MUSCAT: Oman will see a five to 60 per cent drop in prices of over 1,400 pharmacological drugs from October 1 when the first phase of the GCC-wide unified price policy comes into effect.

Prices of drugs in Oman and Kuwait are the highest in the region, an official from the Ministry of Health (MoH) has said.

In the first phase, which comes into effect from Wednesday, prices of five pharmacological drug groups have been reduced and the drop ranges from five per cent to 60 per cent, depending on the products,” Dr Mohammed al Rubaie, director of drugs control in MoH told Muscat Daily.

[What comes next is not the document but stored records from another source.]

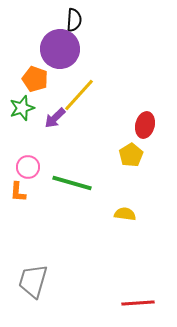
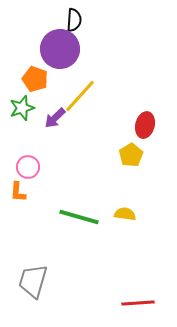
yellow line: moved 1 px right, 1 px down
green line: moved 7 px right, 34 px down
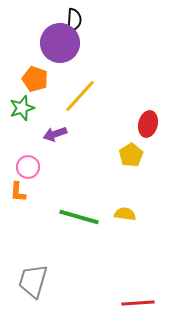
purple circle: moved 6 px up
purple arrow: moved 16 px down; rotated 25 degrees clockwise
red ellipse: moved 3 px right, 1 px up
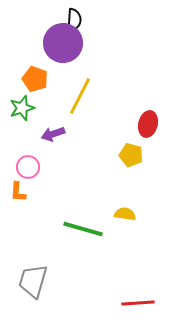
purple circle: moved 3 px right
yellow line: rotated 15 degrees counterclockwise
purple arrow: moved 2 px left
yellow pentagon: rotated 25 degrees counterclockwise
green line: moved 4 px right, 12 px down
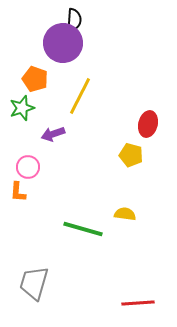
gray trapezoid: moved 1 px right, 2 px down
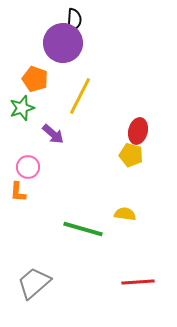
red ellipse: moved 10 px left, 7 px down
purple arrow: rotated 120 degrees counterclockwise
gray trapezoid: rotated 33 degrees clockwise
red line: moved 21 px up
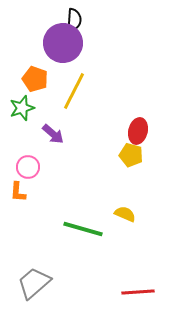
yellow line: moved 6 px left, 5 px up
yellow semicircle: rotated 15 degrees clockwise
red line: moved 10 px down
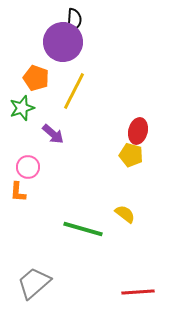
purple circle: moved 1 px up
orange pentagon: moved 1 px right, 1 px up
yellow semicircle: rotated 15 degrees clockwise
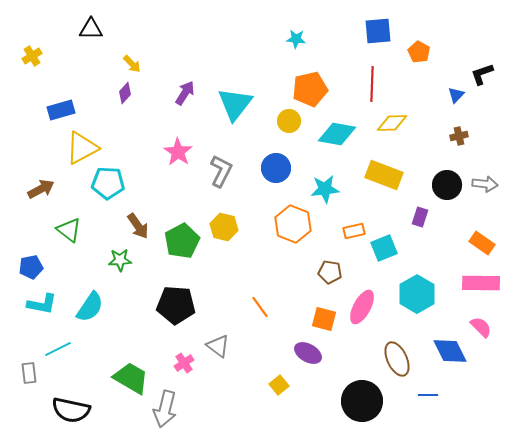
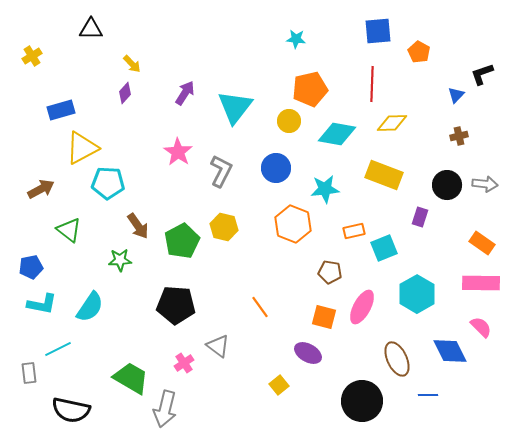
cyan triangle at (235, 104): moved 3 px down
orange square at (324, 319): moved 2 px up
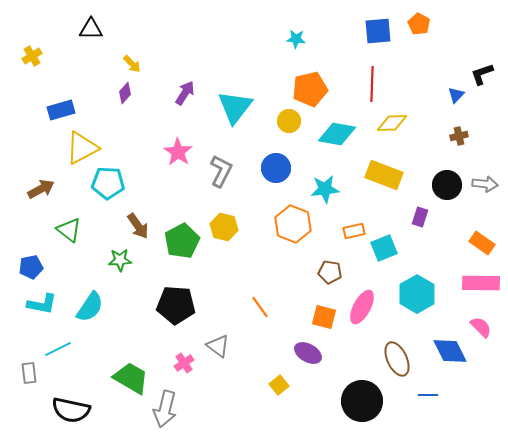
orange pentagon at (419, 52): moved 28 px up
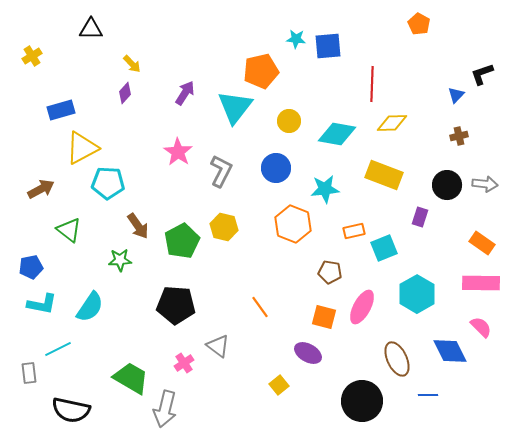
blue square at (378, 31): moved 50 px left, 15 px down
orange pentagon at (310, 89): moved 49 px left, 18 px up
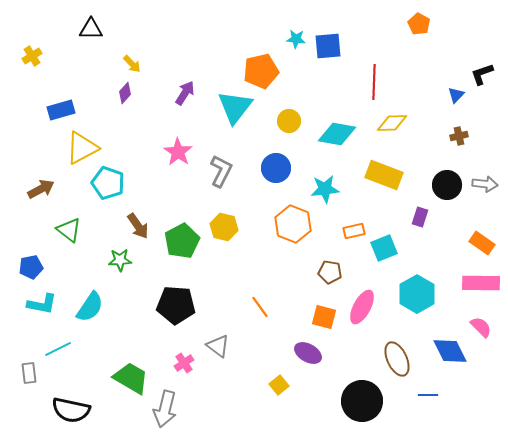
red line at (372, 84): moved 2 px right, 2 px up
cyan pentagon at (108, 183): rotated 16 degrees clockwise
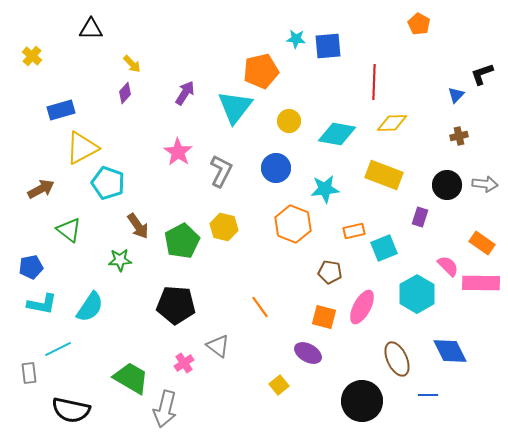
yellow cross at (32, 56): rotated 18 degrees counterclockwise
pink semicircle at (481, 327): moved 33 px left, 61 px up
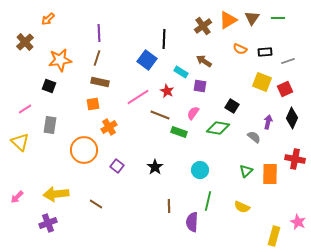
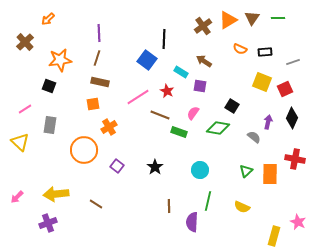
gray line at (288, 61): moved 5 px right, 1 px down
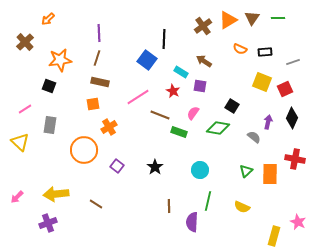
red star at (167, 91): moved 6 px right
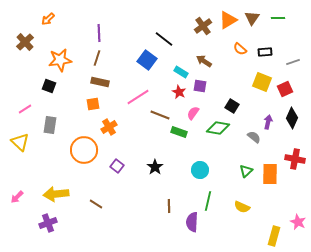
black line at (164, 39): rotated 54 degrees counterclockwise
orange semicircle at (240, 49): rotated 16 degrees clockwise
red star at (173, 91): moved 6 px right, 1 px down
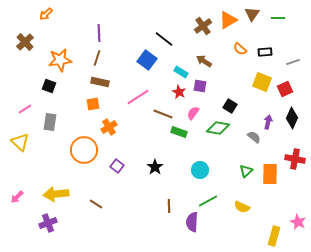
brown triangle at (252, 18): moved 4 px up
orange arrow at (48, 19): moved 2 px left, 5 px up
black square at (232, 106): moved 2 px left
brown line at (160, 115): moved 3 px right, 1 px up
gray rectangle at (50, 125): moved 3 px up
green line at (208, 201): rotated 48 degrees clockwise
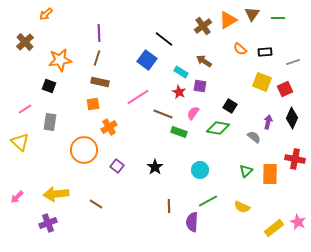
yellow rectangle at (274, 236): moved 8 px up; rotated 36 degrees clockwise
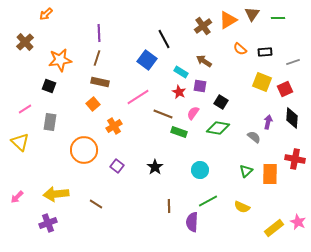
black line at (164, 39): rotated 24 degrees clockwise
orange square at (93, 104): rotated 32 degrees counterclockwise
black square at (230, 106): moved 9 px left, 4 px up
black diamond at (292, 118): rotated 20 degrees counterclockwise
orange cross at (109, 127): moved 5 px right, 1 px up
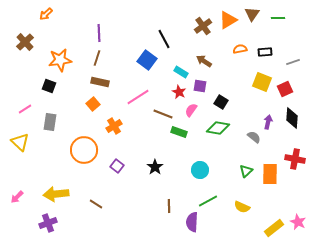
orange semicircle at (240, 49): rotated 128 degrees clockwise
pink semicircle at (193, 113): moved 2 px left, 3 px up
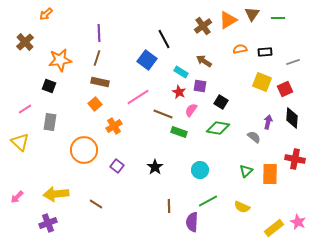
orange square at (93, 104): moved 2 px right
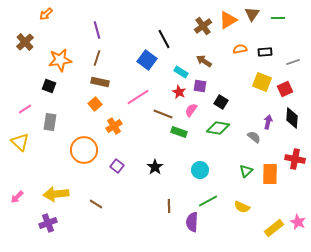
purple line at (99, 33): moved 2 px left, 3 px up; rotated 12 degrees counterclockwise
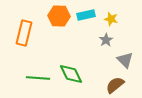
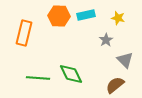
yellow star: moved 7 px right, 1 px up
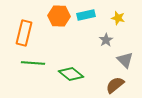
green diamond: rotated 25 degrees counterclockwise
green line: moved 5 px left, 15 px up
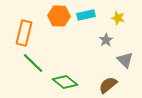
green line: rotated 40 degrees clockwise
green diamond: moved 6 px left, 8 px down
brown semicircle: moved 7 px left
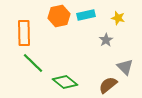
orange hexagon: rotated 15 degrees counterclockwise
orange rectangle: rotated 15 degrees counterclockwise
gray triangle: moved 7 px down
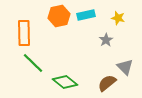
brown semicircle: moved 1 px left, 2 px up
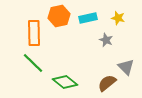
cyan rectangle: moved 2 px right, 3 px down
orange rectangle: moved 10 px right
gray star: rotated 16 degrees counterclockwise
gray triangle: moved 1 px right
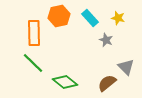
cyan rectangle: moved 2 px right; rotated 60 degrees clockwise
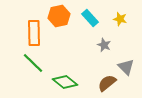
yellow star: moved 2 px right, 1 px down
gray star: moved 2 px left, 5 px down
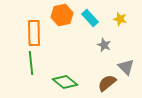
orange hexagon: moved 3 px right, 1 px up
green line: moved 2 px left; rotated 40 degrees clockwise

The drugs relate to cardiovascular, endocrine, gastrointestinal, musculo-skeletal and skin ailments. “People with chronic diseases like diabetes, hypertension or similar ailments where one needs to take medicines life long, will benefit from this price revision. This should also ensure that people do not skip medicines just because of their cost,” he added.

“Oman imports around 4,000 drugs from various parts of the world. Of these, prices of 1,404 medicines have been reduced in the first phase, and the remaining would be achieved maximum by the first quarter of 2015.”

According to Dr Rubaie, the idea behind the policy is to ensure price stability and availability of medicines, mainly branded drugs.

“The first discussion [on unified drug pricing] was held in 2012, when officials including health ministers from all GCC countries raised the issue of huge price differences in the region.”

“Drug prices in the region are the highest in Oman and Kuwait. Some big markets have lesser prices; the rates being the cheapest in Saudi Arabia. So, there was a need to standardise the prices.”

The policy has been implemented by standardising cost, insurance and freight (CIF), using the US dollar as the uniform currency. “This will also cut profit margins and keep them under 45 per cent of CIF,” Dr Rubaie, said adding that while CIF will remain standard, profit margins could differ. “Drugs that are being imported will see more reduction compared to those manufactured locally, considering the transportation cost factor.”

“Any agent or pharmacy found violating the new rule will be dealt with sternly. People can check the prices – old and revised – available on the MoH website www.moh.gov.om/en/nv_menu.php?o=drug_prices/dp.html They can call the ministry if they find they are being cheated by pharmacies,”he said.

MoH inspection teams will report pharmacies found flouting the rule to the violation committee set up for this purpose.